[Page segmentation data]

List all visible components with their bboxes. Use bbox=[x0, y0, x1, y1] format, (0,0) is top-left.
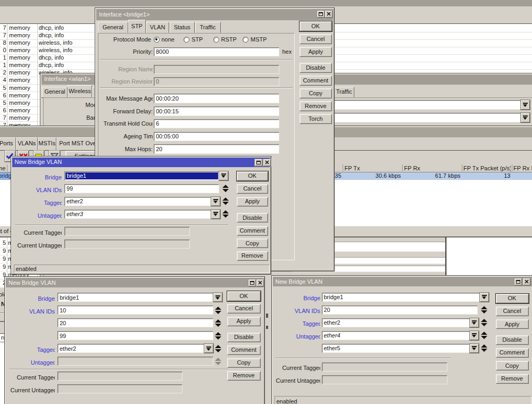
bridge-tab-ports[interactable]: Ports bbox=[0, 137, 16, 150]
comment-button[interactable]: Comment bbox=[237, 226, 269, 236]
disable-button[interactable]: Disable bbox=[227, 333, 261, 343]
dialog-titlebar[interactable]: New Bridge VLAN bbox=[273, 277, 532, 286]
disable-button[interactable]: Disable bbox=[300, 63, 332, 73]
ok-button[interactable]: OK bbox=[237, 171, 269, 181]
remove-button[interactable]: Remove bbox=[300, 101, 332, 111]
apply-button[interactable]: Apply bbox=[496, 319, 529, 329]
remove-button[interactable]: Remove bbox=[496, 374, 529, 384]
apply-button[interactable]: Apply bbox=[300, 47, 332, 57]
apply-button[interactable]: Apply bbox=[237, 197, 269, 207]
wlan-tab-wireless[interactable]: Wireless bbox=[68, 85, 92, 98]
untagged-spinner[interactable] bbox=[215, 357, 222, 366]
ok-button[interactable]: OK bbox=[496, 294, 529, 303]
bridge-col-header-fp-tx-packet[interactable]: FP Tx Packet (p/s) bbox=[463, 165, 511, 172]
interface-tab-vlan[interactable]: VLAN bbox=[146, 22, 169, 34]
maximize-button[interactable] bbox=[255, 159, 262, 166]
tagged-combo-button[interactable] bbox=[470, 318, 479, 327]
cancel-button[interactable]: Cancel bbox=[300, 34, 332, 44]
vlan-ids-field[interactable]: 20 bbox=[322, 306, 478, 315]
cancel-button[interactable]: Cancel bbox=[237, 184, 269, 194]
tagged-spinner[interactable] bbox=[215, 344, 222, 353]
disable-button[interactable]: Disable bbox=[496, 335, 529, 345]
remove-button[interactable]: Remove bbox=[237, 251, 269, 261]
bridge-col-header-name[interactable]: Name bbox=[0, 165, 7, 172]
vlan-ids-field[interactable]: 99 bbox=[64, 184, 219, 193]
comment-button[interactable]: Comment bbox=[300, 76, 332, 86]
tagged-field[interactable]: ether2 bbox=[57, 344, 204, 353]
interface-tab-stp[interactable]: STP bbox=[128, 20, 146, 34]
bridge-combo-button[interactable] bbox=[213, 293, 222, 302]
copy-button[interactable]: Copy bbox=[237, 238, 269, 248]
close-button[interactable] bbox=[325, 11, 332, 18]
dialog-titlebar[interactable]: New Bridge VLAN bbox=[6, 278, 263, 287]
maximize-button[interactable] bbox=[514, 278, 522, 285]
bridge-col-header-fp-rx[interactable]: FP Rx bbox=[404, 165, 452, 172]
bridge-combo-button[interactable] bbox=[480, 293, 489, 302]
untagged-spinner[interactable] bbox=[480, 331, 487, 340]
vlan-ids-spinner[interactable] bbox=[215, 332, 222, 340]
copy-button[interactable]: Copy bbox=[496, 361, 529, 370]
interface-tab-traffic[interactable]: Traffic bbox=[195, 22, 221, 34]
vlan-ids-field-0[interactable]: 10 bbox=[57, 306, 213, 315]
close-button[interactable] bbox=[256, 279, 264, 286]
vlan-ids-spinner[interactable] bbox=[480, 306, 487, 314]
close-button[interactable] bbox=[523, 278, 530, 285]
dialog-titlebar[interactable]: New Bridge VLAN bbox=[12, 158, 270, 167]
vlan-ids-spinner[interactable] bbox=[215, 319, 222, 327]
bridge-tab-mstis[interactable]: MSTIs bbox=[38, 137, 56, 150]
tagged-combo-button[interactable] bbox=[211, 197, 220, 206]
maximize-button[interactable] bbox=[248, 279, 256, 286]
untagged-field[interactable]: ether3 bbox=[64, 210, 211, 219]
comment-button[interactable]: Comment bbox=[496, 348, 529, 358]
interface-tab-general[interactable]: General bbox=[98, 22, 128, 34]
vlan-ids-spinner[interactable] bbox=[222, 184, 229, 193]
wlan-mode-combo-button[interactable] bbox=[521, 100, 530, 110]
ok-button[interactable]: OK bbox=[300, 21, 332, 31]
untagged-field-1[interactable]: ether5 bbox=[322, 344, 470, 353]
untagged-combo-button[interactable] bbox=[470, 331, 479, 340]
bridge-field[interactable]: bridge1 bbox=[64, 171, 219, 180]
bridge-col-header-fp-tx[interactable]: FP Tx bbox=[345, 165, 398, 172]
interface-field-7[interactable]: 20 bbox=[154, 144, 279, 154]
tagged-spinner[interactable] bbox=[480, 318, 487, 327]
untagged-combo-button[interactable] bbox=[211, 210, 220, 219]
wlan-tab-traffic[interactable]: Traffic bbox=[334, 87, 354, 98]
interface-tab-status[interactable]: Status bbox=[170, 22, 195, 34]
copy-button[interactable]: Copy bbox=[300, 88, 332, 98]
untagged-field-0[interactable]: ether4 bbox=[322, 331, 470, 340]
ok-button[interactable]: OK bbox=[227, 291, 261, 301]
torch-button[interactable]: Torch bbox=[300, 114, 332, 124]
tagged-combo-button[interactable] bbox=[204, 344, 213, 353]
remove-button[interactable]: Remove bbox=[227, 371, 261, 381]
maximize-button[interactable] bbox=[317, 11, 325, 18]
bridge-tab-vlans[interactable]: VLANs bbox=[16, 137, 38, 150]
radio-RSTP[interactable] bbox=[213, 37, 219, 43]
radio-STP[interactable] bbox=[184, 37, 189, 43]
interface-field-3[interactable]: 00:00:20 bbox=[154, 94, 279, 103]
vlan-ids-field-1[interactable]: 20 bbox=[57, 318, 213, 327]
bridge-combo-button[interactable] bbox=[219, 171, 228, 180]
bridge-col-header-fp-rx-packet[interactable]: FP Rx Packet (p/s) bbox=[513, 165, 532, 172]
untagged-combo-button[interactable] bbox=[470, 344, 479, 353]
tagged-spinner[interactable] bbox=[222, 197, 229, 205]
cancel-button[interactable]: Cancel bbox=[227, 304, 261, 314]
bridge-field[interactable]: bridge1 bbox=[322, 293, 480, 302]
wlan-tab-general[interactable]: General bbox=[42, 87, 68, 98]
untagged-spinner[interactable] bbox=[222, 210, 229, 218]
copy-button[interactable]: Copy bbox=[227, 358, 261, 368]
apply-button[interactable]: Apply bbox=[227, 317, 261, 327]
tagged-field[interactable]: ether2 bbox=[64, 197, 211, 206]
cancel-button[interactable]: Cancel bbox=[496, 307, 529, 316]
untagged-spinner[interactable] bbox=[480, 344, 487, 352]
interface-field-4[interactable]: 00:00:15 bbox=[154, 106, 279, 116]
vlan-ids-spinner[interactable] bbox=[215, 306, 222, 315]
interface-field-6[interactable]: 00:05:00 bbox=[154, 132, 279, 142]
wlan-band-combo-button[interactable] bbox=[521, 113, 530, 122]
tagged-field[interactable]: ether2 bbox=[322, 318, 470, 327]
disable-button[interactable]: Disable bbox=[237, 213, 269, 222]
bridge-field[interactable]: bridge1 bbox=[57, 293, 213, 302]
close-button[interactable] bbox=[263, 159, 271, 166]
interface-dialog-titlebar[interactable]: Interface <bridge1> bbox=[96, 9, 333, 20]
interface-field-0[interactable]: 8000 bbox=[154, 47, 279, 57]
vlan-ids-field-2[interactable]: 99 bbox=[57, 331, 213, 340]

*Task instructions*. Which lines above hold the string "Apply"? Please copy all of them.

*Solution for this task*.
apply-button[interactable]: Apply bbox=[496, 319, 529, 329]
apply-button[interactable]: Apply bbox=[300, 47, 332, 57]
apply-button[interactable]: Apply bbox=[237, 197, 269, 207]
apply-button[interactable]: Apply bbox=[227, 317, 261, 327]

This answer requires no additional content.